Calculus Lecture Notes

These flashcards cover important concepts and definitions in Calculus based on the lecture notes.

Limit

The value a function approaches as x approaches a number.

Continuity

A function is continuous if the limit exists, the function exists, and they are equal.

Derivative

The instantaneous rate of change and slope of the tangent line.

Chain Rule

Take the derivative of the outside times the derivative of the inside.

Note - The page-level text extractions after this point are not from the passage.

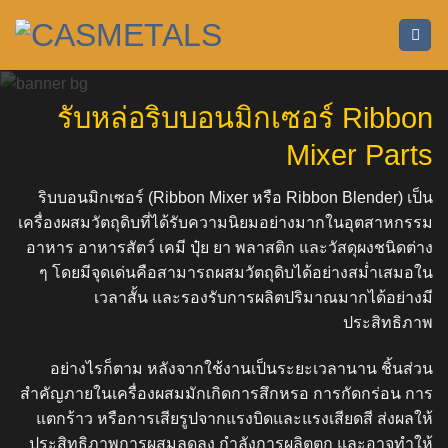
ข้าม
ไป
ยัง
เนื้อหา
รับหล่อริบบอนมิกเซอร์ Ribbon
Mixer Parts
ริบบอนมิกเซอร์ (Ribbon Mixer หรือ Ribbon Blender) เป็น
เครื่องผสมวัตถุดิบที่ได้รับความนิยมอย่างมากในอุตสาหกรรม
อาหาร อาหารสัตว์ เคมี ปุ๋ย ยา พลาสติก และวัสดุผงชนิดต่าง
ๆ โดยมีจุดเด่นคือสามารถผสมวัตถุดิบได้อย่างสม่ำเสมอใน
เวลาสั้น และรองรับการผลิตปริมาณมากได้อย่างมี
ประสิทธิภาพ
อย่างไรก็ตาม หลังจากใช้งานเป็นระยะเวลานาน ชิ้นส่วน
สำคัญภายในเครื่องผสมมักเกิดการสึกหรอ การกัดกร่อน การ
แตกร้าว หรือการเสียรูปจากแรงบิดและแรงเสียดสี ส่งผลให้
ประสิทธิภาพการผสมลดลง กำลังการผลิตตก และอาจทำให้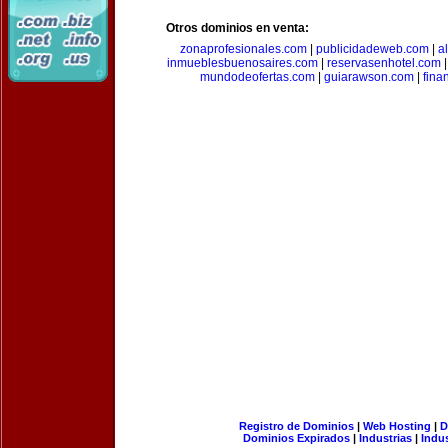
Otros dominios en venta:
zonaprofesionales.com
|
publicidadeweb.com
|
a
inmueblesbuenosaires.com
|
reservasenhotel.com
mundodeofertas.com
|
guiarawson.com
|
fina
Registro de Dominios
|
Web Hosting
|
D
Dominios Expirados
|
Industrias
|
Indu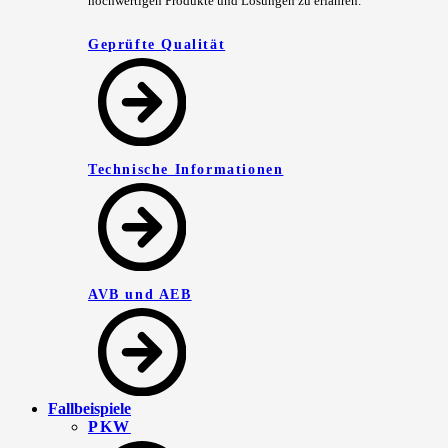
hochwertigen Produkte und Lösungen zu erfahren.
Geprüfte Qualität
Technische Informationen
AVB und AEB
Fallbeispiele
PKW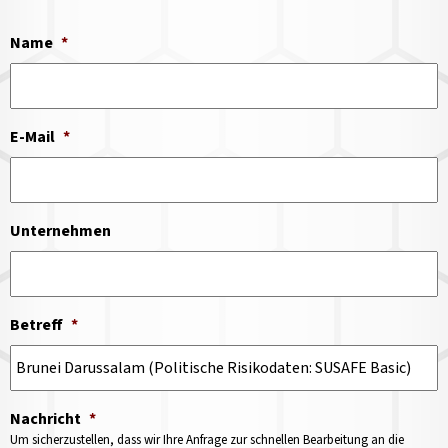
Name
*
E-Mail
*
Unternehmen
Betreff
*
Nachricht
*
Um sicherzustellen, dass wir Ihre Anfrage zur schnellen Bearbeitung an die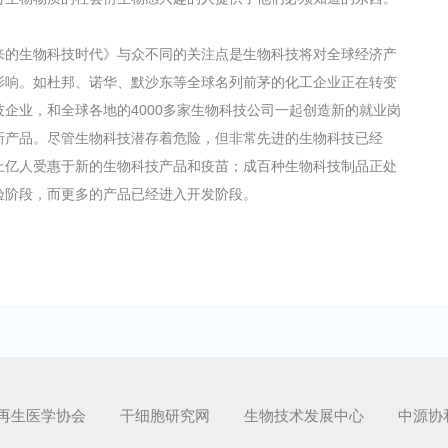
来的生物科技时代》与众不同的关注点是生物科技将对全球经济产
影响。如杜邦、诺华、默沙东等全球名列前茅的化工企业正在转变
技企业，和全球各地的4000多家生物科技公司一起创造新的就业岗
新产品。尽管生物科技潜存着危险，但非常先进的生物科技已经
上亿人受惠于新的生物科技产品和疫苗；成百种生物科技制品正处
验阶段，而更多的产品已经进入开发阶段。
再生医学协会
干细胞研究网
生物技术发展中心
中源协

Intermediate Value Theorem (IVT)

A continuous function takes all values between two points.

Mean Value Theorem (MVT)

There is a point where instantaneous rate equals average rate given the function is continuous on [a,b] and differentiable on (a,b).

Rolle’s Theorem

If endpoints are equal, there is a point where the derivative is zero.

Critical Point

Where the derivative is zero or undefined.

Concave Up

Second derivative is positive.

Inflection Point

Where concavity changes.

Integral

Accumulation, often the area under a curve.

Antiderivative

The reverse of a derivative.

Definite Integral

Net area between a function and the x-axis.

+C in Antiderivatives

Added because there are multiple antiderivatives.

Displacement

Net change in position.

Fundamental Theorem of Calculus (FTC)

Connects derivatives and integrals.

FTC Part 1

The derivative of an integral gives the function.

FTC Part 2

Evaluate integrals using F(b) − F(a).

f’(x)

Tells you the slope and whether the function is increasing or decreasing.

f’’(x)

Tells you the concavity.

Logs

Inverses of exponents.

Common Mistake with Limits

Not simplifying 0/0.

Common Mistake with Derivatives

Forgetting the chain rule.

Common Mistake with Integrals

Forgetting +C or misusing F(b) - F(a).